Short-term stand-in Bernard Cazeneuve managed aftermath of 2015-16 terror attacks

Newly appointed French prime minister Bernard Cazeneuve: This is the second time that he  has followed Valls, having replaced him at the interior ministry when Valls became prime minister in  2014 . Photograph: Thomas Samson/AFP/Getty

Newly appointed French prime minister Bernard Cazeneuve: This is the second time that he has followed Valls, having replaced him at the interior ministry when Valls became prime minister in 2014 . Photograph: Thomas Samson/AFP/Getty

 

One of the chief virtues of Bernard Cazeneuve, who was appointed by French president François Hollande to succeed Manuel Valls as prime minister on Tuesday, is to have remained neutral in the muted battle that culminated with Valls’s declaration of his candidacy for the presidency on Monday.

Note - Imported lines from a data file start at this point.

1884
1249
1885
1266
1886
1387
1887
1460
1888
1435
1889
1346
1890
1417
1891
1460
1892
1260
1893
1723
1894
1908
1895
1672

This is the second time that Cazeneuve has followed Valls, having replaced him at the interior ministry when Valls became prime minister in April 2014. With only five months left in Hollande’s term, Cazeneuve will be the shortest serving head of government in the Fifth Republic’s history.

Cazeneuve’s first task will be to prolong the state of emergency, for the fifth time since it was declared by Hollande following the jihadist attacks that killed 130 people in Paris and St Denis on November 13th, 2015.

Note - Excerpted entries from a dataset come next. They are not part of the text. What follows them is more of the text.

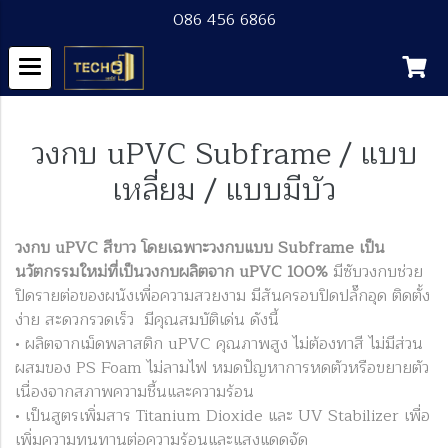
086 456 6866
วงกบ uPVC Subframe / แบบ
เหลี่ยม / แบบมีบัว
วงกบ uPVC สีขาว โดยเฉพาะวงกบแบบ Subframe เป็น
นวัตกรรมใหม่ที่เป็นวงกบผลิตจาก uPVC 100%
มีซับวงกบช่วย
ปิดรายต่อของผนังเพื่อความสวยงาม มีสันครอบปิดปลั๊กอุด ติดตั้ง
ง่าย สะดวกรวดเร็ว มีคุณสมบัติเด่น ดังนี้
• ผลิตจากเม็ดพลาสติก uPVC คุณภาพสูง ไม่ต้องทาสี ไม่มีส่วน
ผสมของ PS Foam ไม่ลามไฟ หมดปัญหาการหดตัวหรือขยายตัว
เนื่องจากสภาพความชื้นและความร้อน
• เป็นสูตรเพิ่มสาร Titanium Dioxide และ UV Stabilizer เพื่อ
เพิ่มความทนทานต่อความร้อนและแสงแดดจัด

By law, the state of emergency must be renewed within 15 days of a change of government. It will be voted through in the National Assembly on December 21st and by the Senate in January.

Parliament will be suspended from February 24th for the presidential campaign and Cazeneuve is expected to manage day-to-day government administration only.

But the risk of terrorist attacks remains high. Cazeneuve is regarded as a man for difficult missions, “a ministerial Swiss army knife,” in the words of Le Monde. As France’s top cop, he managed the aftermath of attacks that claimed 238 lives in 2015-16.

Despite criticism of failings in the surveillance of Amedy Coulibaly and the Kouachi brothers (the perpetrators of the January 2015 atrocities), poor security on the Promenade des Anglais in Nice on Bastille Day, and questionable human rights practices, Cazeneuve is widely considered to have done a good job.

Impeccably efficient

Cazeneuve’s style could hardly be more different from Valls, who is known as “the matador.” Cazeneuve is unassuming, soft spoken and impeccably efficient. A former mayor of Cherbourg and a spokesman for Hollande’s 2012 campaign, he was tasked as European affairs minister with winning French acceptance of the unpopular European stability mechanism treaty.

Cazeneuve then replaced the former budget minister Jérôme Cahuzac, who had been caught evading taxes.

France’s new prime minister has said he wants to return to his law practice when Hollande leaves office. If by some miracle Valls is elected, Cazeneuve could be asked to stay on as prime minister.

Bruno Le Roux, the former president of the socialist group in the National Assembly, who is also close to Hollande, has replaced Cazeneuve at the ministry of the interior.

Hollande loyalists believe Valls forced Hollande to announce he would not seek re-election, by threatening to stand against him in next month’s Socialist primary. They have launched an anti-Valls campaign on Twitter, under the hashtag TSV, meaning “Tout sauf Valls” (“anyone but Valls”) – an echo of the movement against former president Nicolas Sarkozy.

The anger of Hollande supporters against Valls is ironic, since the once combative Valls showed himself to be a lamb, “the perfect double of Hollande” in his speech on Monday evening, as noted by Françoise Fressoz of Le Monde.